Transforming Your Database

What is a database? Once upon a time, it was simple. The database was a modern Bob Cratchit putting data in tables made up of very straight columns filled with one row per entry. Long, endless rectangles of information stretching on into the future.

The relational database has been the bedrock of modern computing. The vast majority of websites are just a bunch of CSS (Cascading Style Sheets – elements displayed on screen) or lipstick painted on top of SQL (Structured Query Language – used to communicate with a database).

Everything that makes us special is just another row in the big table of life.

The love affair with the big matrix of bits is slowly fading as developers are realizing that not everything fits into a simple table. And because developers are smart and obsessive about finding solutions for every need, they’ve started creating new and better places to store the information. The last few years have brought an explosion in other mechanisms for squirreling away our data.

Are these wonderful new options still databases? Does the data have to fit into some big matrix to be a database? Some like to use the word “data store” to differentiate the modern mechanisms because the word “database” is too tightly linked in our minds to the old tabular structure. We’ll leave that up to the philosophers. Data goes in and answers come out.

Here are eight ways that the database is being reinvented in new shapes and forms.

GPU Computing

Once upon a time, video cards were built to draw elaborate scenes for kids’ games, but now the so-called graphics processing units are doing plenty of non-graphical processing. Searching through data is just one of the best non-graphical operations for them to tackle. And why not? Plowing through endless piles of data looking for a match is an inherently parallel operation made up of lots of rudimentary jobs (testing equality) repeated millions of times. So it is pretty simple to turn the job over to the thousands of processors in the GPU.

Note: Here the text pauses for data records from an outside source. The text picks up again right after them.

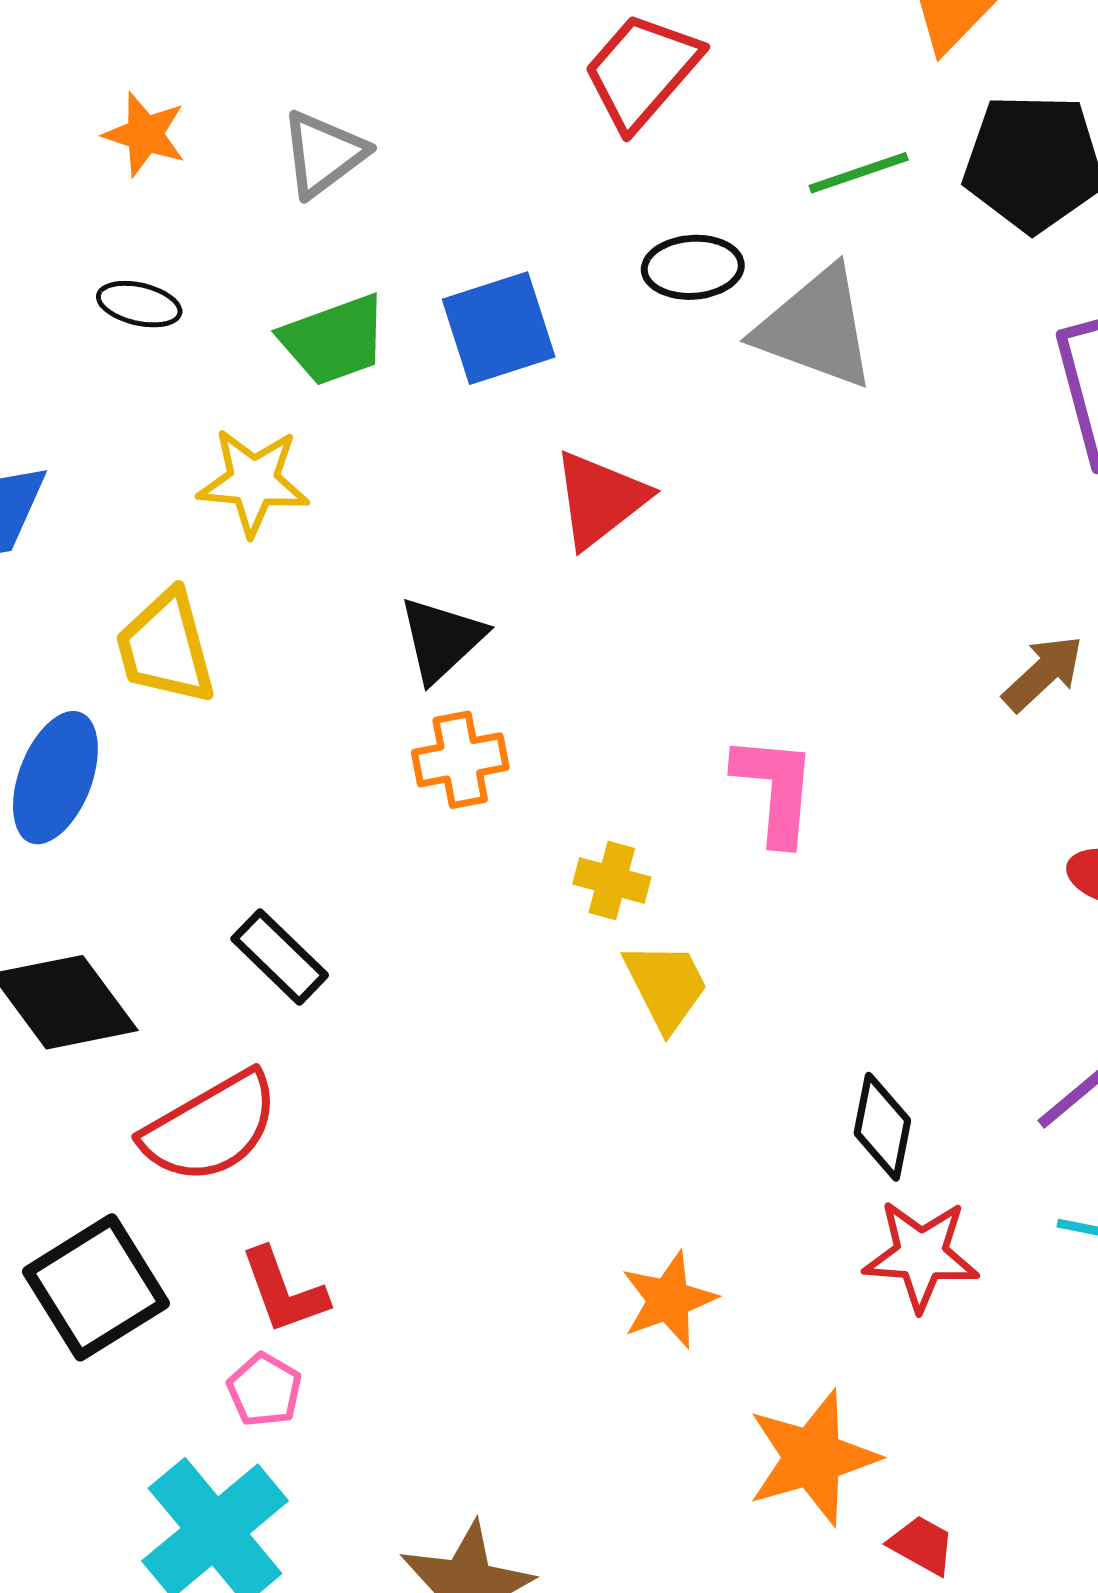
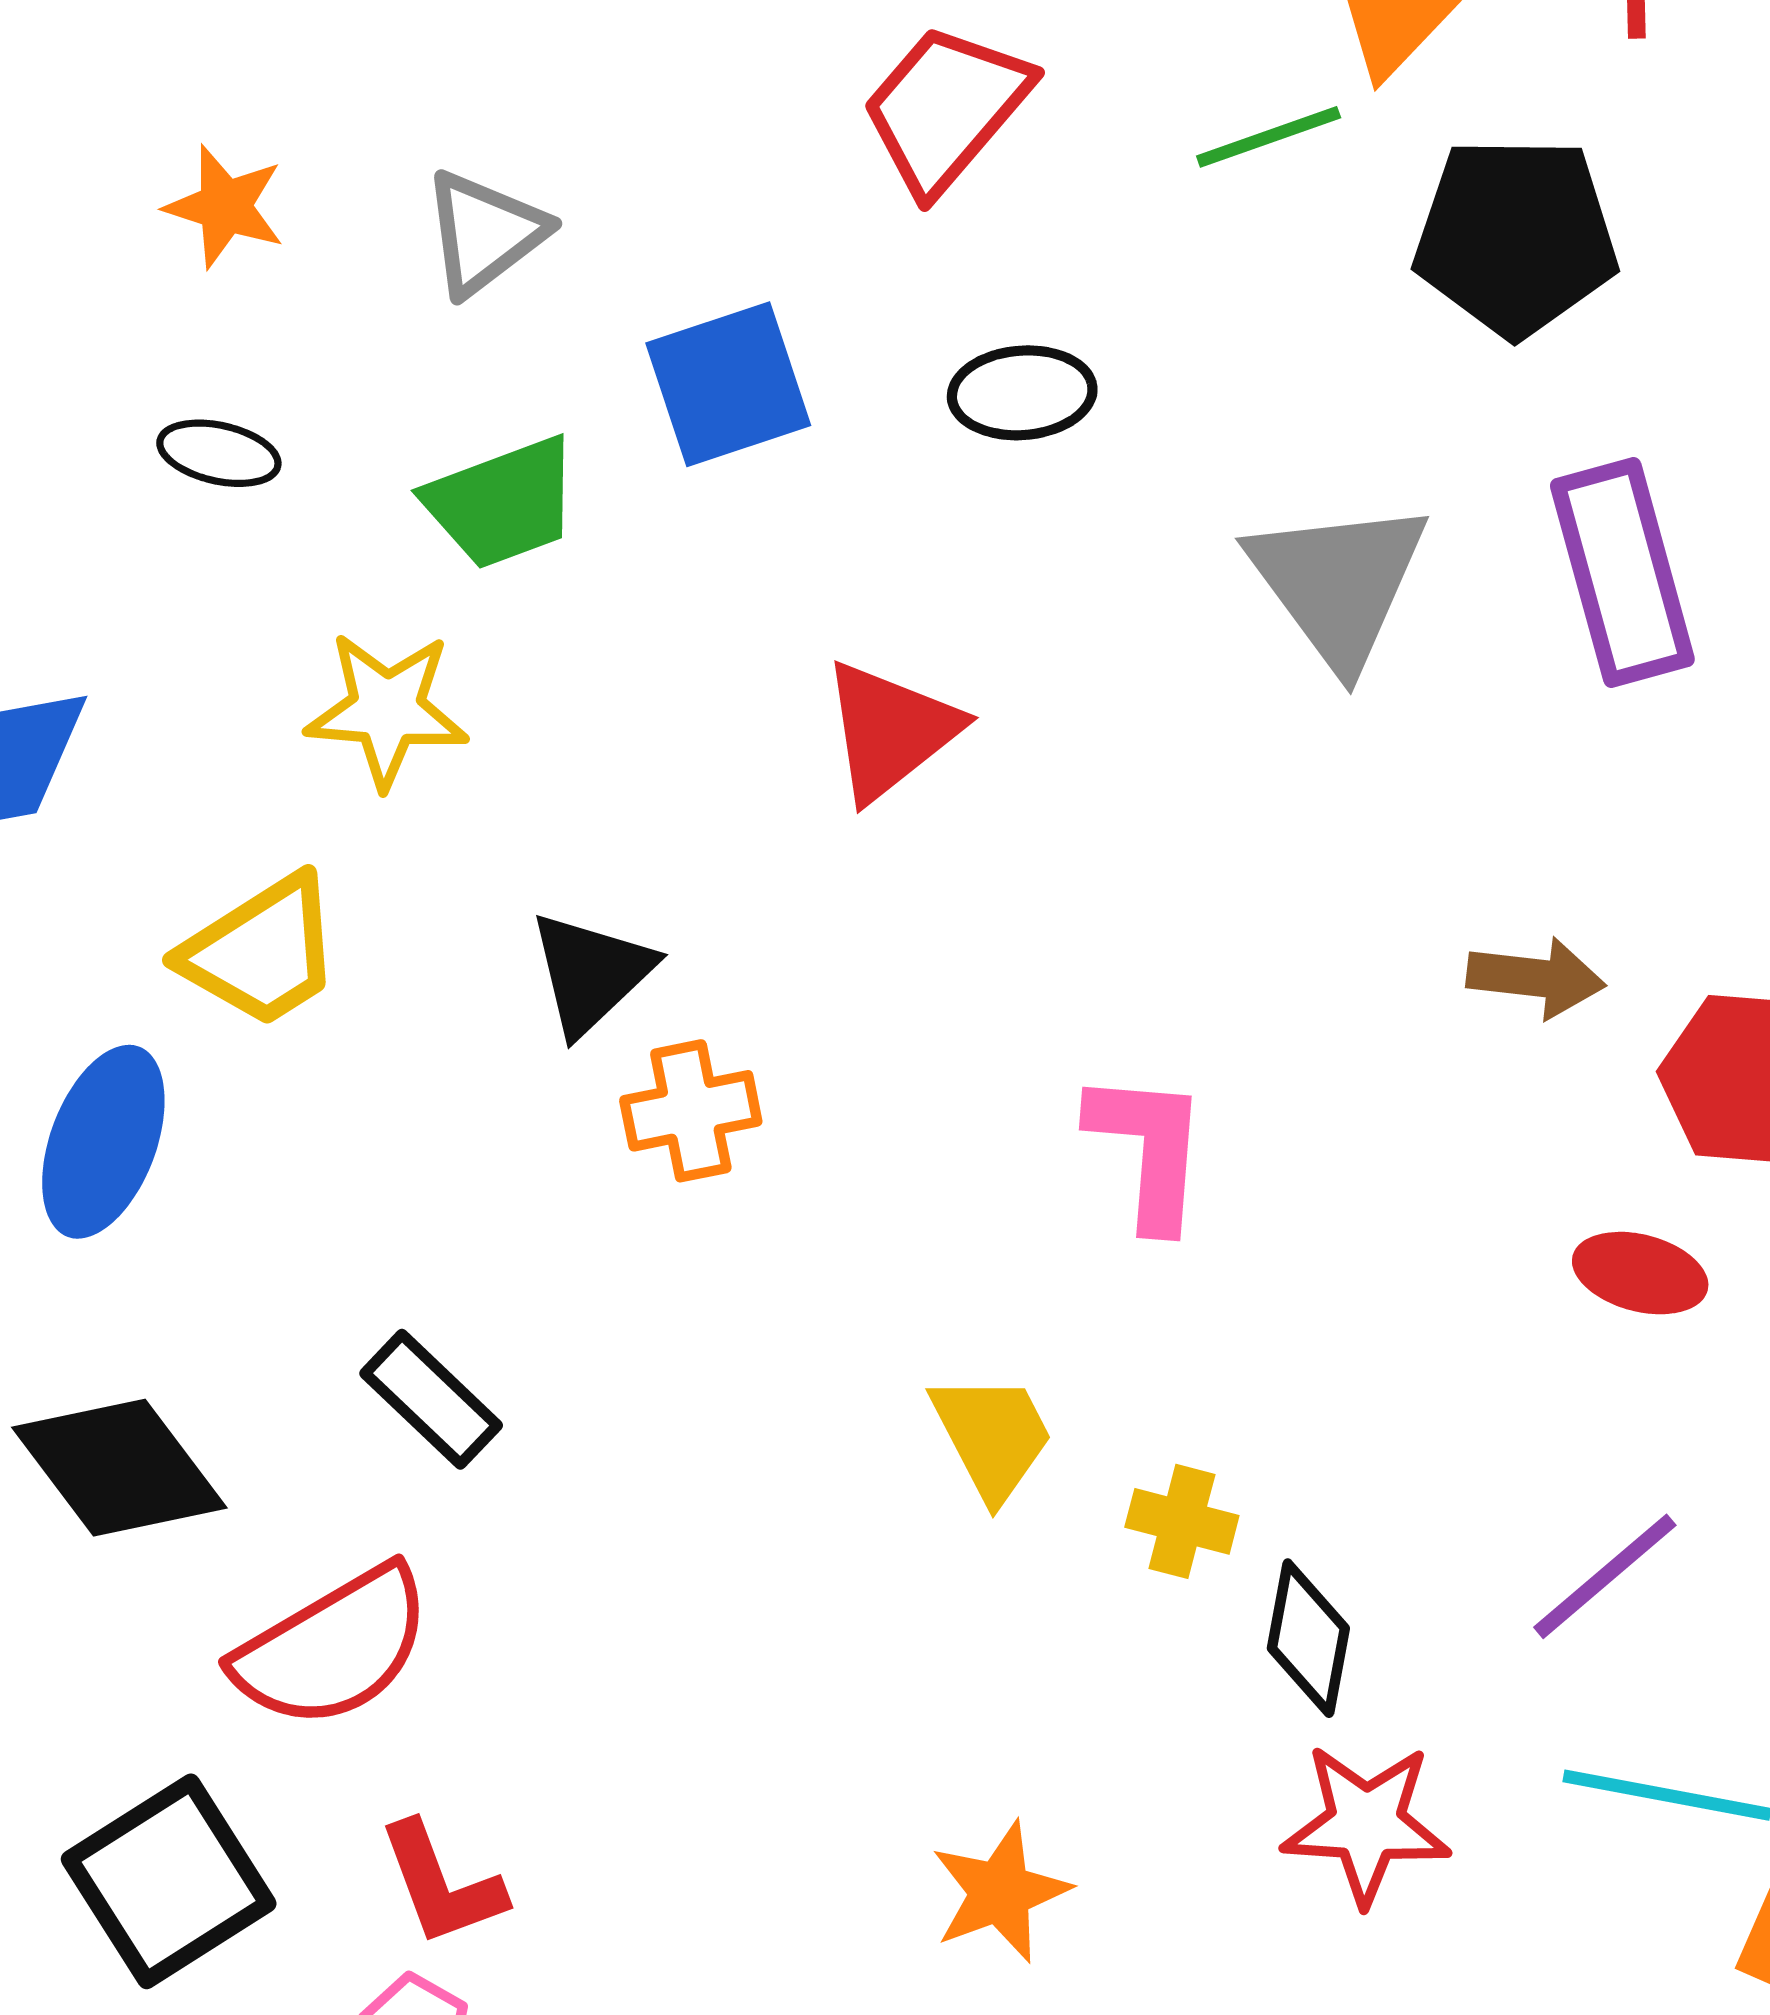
green line: (859, 173) -> (1269, 137), moved
blue square: (499, 328) -> (728, 384), moved
gray triangle: (816, 328) -> (1338, 583), moved, turned 34
black triangle: (442, 639) -> (591, 973), moved
yellow trapezoid: (166, 647) -> (262, 951), turned -107
brown arrow: (1043, 673) -> (1536, 978), turned 50
yellow cross: (612, 880) -> (1182, 1521), moved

The biggest wins aren’t in answering each query (which are obviously many times faster) but in the preparation work, because there is little need for preprocessing. Many databases save time by maintaining an index, which is effectively a precomputed result of every possible search.

If this index is corrupted or destroyed, rebuilding it can take hours, days, or maybe even months. If the data can fit inside a GPU’s memory, though, you can usually get by without the index. If the data is changing quickly and most of the index is never used, then skipping the preprocessing can be quite effective.

Non-volatile memory (NVRAM)

Programmers who cut their teeth 50 years ago had it easy. They didn’t have to juggle data between the RAM and the disk with elaborate protocols for ensuring consistency. That’s because the memory back then was iron core and wasn’t erased when the power was turned off. Those good times may be back again soon because chip manufacturers are talking about replacing RAM with NVRAM or non-volatile memory.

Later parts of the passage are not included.